Exercise brief: Please copy each line of the data that includes the string "nous".

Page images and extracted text
= = = = = = =
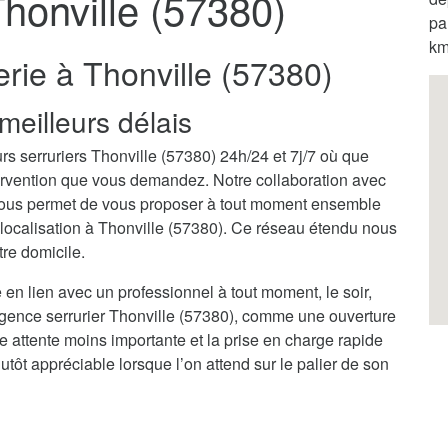
Thonville (57380)
pa
km
erie à Thonville (57380)
meilleurs délais
rs serruriers Thonville (57380) 24h/24 et 7j/7 où que
ntervention que vous demandez. Notre collaboration avec
 nous permet de vous proposer à tout moment ensemble
e localisation à Thonville (57380). Ce réseau étendu nous
tre domicile.
 en lien avec un professionnel à tout moment, le soir,
rgence serrurier Thonville (57380), comme une ouverture
ne attente moins importante et la prise en charge rapide
tôt appréciable lorsque l’on attend sur le palier de son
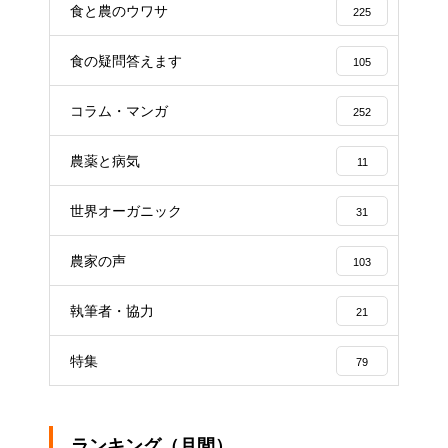
食と農のウワサ
225
食の疑問答えます
105
コラム・マンガ
252
農薬と病気
11
世界オーガニック
31
農家の声
103
執筆者・協力
21
特集
79
ランキング（月間）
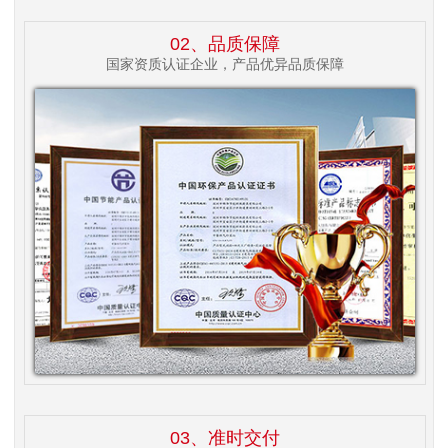
02、品质保障
国家资质认证企业，产品优异品质保障
03、准时交付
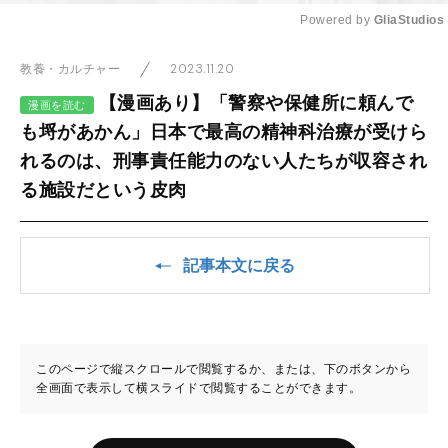
Powered by 
GliaStudios
Mute
2023.11.20
教養・カルチャー
【漫画あり】「警察や保健所に頼んで
漫画を読む
も埒があかん」日本で最高の精神科治療が受けら
れるのは、刑事責任能力のない人たちが収容され
る施設だという皮肉
記事本文に戻る
このページで縦スクロールで閲覧するか、または、下のボタンから
全画面で表示して横スライドで閲覧することができます。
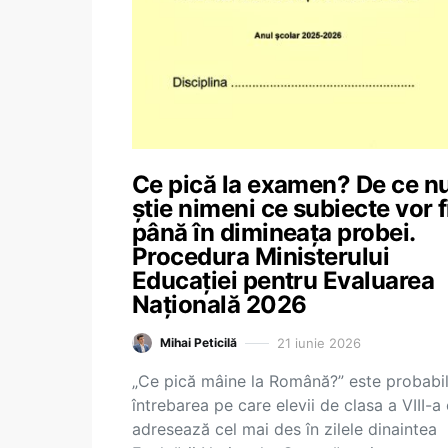
Ce pică la examen? De ce n
știe nimeni ce subiecte vor f
până în dimineața probei.
Procedura Ministerului
Educației pentru Evaluarea
Națională 2026
21 iunie 2026
Mihai Peticilă
„Ce pică mâine la Română?” este probabi
întrebarea pe care elevii de clasa a VIII-a
adresează cel mai des în zilele dinaintea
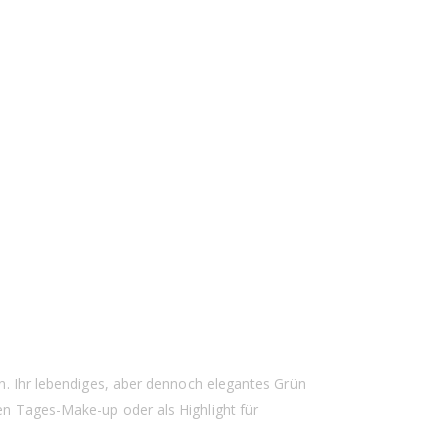
en. Ihr lebendiges, aber dennoch elegantes Grün
ten Tages-Make-up oder als Highlight für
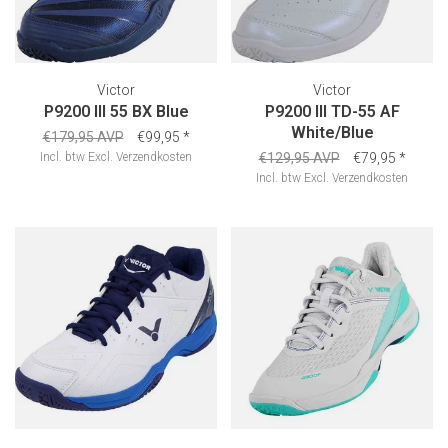
Victor
Victor
P9200 III 55 BX Blue
P9200 III TD-55 AF
White/Blue
€179,95 AVP
€99,95
*
Incl. btw
Excl.
Verzendkosten
€129,95 AVP
€79,95
*
Incl. btw
Excl.
Verzendkosten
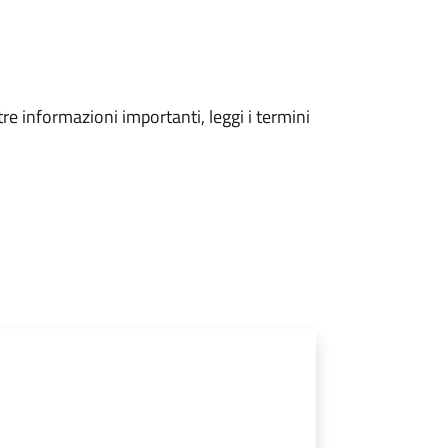
tre informazioni importanti, leggi i termini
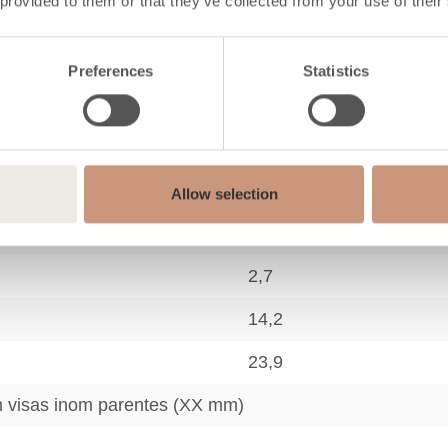
 provided to them or that they’ve collected from your use of their
1250
18
Preferences
Statistics
72
123
13,2
Allow selection
330 (200-330)
2,7
14,2
23,9
m visas inom parentes (XX mm)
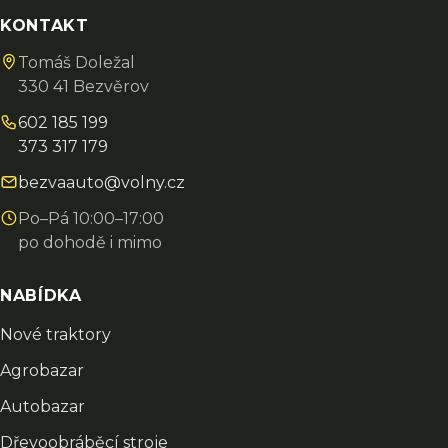
KONTAKT
Tomáš Doležal
330 41 Bezvěrov
602 185 199
373 317 179
bezvaauto@volny.cz
Po–Pá 10:00–17:00
po dohodě i mimo
NABÍDKA
Nové traktory
Agrobazar
Autobazar
Dřevoobráběcí stroje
= = = = = = =
Written response:
 nous permet de vous proposer à tout moment ensemble
e localisation à Thonville (57380). Ce réseau étendu nous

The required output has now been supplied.